経営者向け:フリーランス法で変わる業務委託の新常識

「特定受託事業者に係る取引の適正化等に関する法律」(フリーランス・事業者間取引適正化等法、俗にフリーランス法といわれています。)(令和5年度法律第25号。)が令和6年11月1日に施行されました。

今回は、フリーランス法について公正取引委員会の特設サイトから、概要をまとめてご案内いたします。

(引用:公正取引委員会フリーランス法特設サイト)

この法律での「フリーランス」とは、

業務委託の相手方である事業者で、従業員を使用しない者をいいます。

一般的にフリーランスと呼ばれる方には、「従業員を使用している」「消費者を相手に取引をしている」といった方が含まれる場合もありますが、この法律における「フリーランス」には該当しません。

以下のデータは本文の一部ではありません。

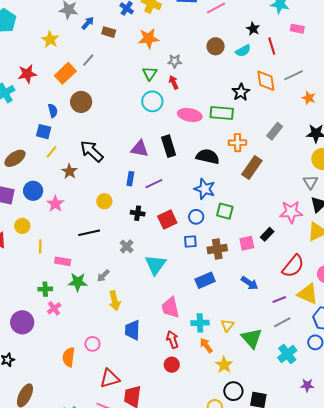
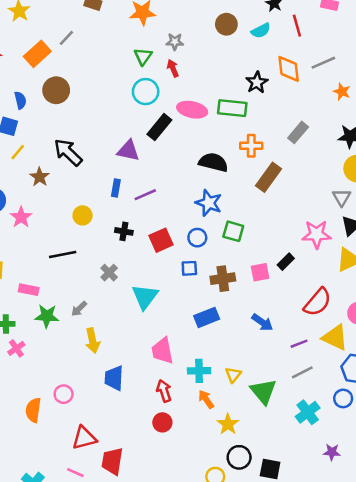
black rectangle: (169, 146) -> (159, 127), moved, turned 55

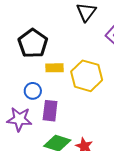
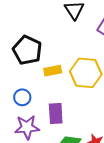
blue circle: (33, 91) -> (22, 97), moved

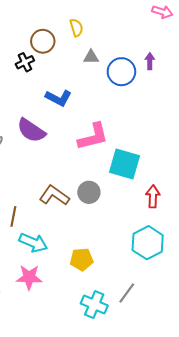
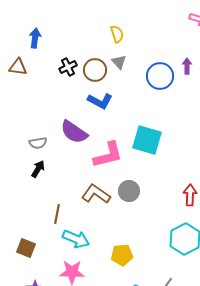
brown circle: (43, 41) -> (95, 70), moved
gray triangle: (91, 57) -> (119, 62), moved, turned 49
pink L-shape: (93, 137) -> (108, 155), moved
cyan square: (125, 164) -> (147, 140), moved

具体的には、事業者が従業員のいない事業主に仕事を委託する場合が対象となり、個人が委託する場合や自身が作ったものを個人に売却するなどは対象となりません。

法律の内容は、次の通りです。

「法律に定められている義務の内容」

発注事業者や業務委託期間で義務の内容が異なります。

対応が必要な義務項目番号の確認チャート

(引用:公正取引委員会フリーランス法特設サイト)

【義務項目】

① 書面などによる取引内容の提示

フリーランスに対して業務委託をした場合、直ちに書面または電磁的方法(メール、SNSのメッセージ等)で取引条件を明示する義務があります。明示方法は、口頭での明示はNGで、書面または電磁的方法かを発注事業者が選ぶことができます。

取引条件として明示する事項は9つです。

(1) 給付の内容、(2) 報酬の額、(3) 支払期日、

(4) 業務委託事業者・フリーランスの名称、(5) 業務委託をした日、

(6) 給付を受領する日/役務の提供を受ける日、

(7) 給付を受領する場所/役務の提供を受ける場所、

(8)(検査をする場合)検査完了日、

(9)(現金以外の方法で報酬を支払う場合)報酬の支払方法に関して必要な事項

② 報酬支払期日の設定・期日内の支払い

報酬の支払期日は発注した物品等を受け取った日から数えて60日以内のできる限り短い期間内で定め、一度決めた期日までに支払う必要があります。ただし、元委託者から受けた業務を発注事業者がフリーランスに再委託をした場合、条件を満たせば、元委託業務の支払期日から起算して30日以内のできる限り短い期間内で支払期日を定めることができる【再委託の例外】もあります。

③ 7つの禁止行為

フリーランスに対して1か月以上の業務を委託した場合には、7つの行為が禁止されています。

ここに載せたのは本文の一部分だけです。